> How to complete this task: Your output should be the line with "なんとか逃がすことに成功しましたが、「もう" followed by every remaining line of the entries, reproduced exactly.

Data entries
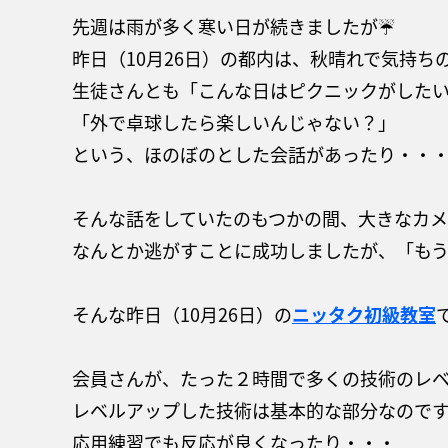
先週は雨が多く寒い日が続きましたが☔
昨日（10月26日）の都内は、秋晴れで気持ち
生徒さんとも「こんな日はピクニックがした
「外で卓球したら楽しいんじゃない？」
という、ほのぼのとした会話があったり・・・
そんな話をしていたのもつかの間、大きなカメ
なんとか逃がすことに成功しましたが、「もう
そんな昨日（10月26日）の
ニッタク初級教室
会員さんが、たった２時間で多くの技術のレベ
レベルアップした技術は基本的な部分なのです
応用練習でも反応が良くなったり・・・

> Task result:
なんとか逃がすことに成功しましたが、「もう
そんな昨日（10月26日）の
ニッタク初級教室
会員さんが、たった２時間で多くの技術のレベ
レベルアップした技術は基本的な部分なのです
応用練習でも反応が良くなったり・・・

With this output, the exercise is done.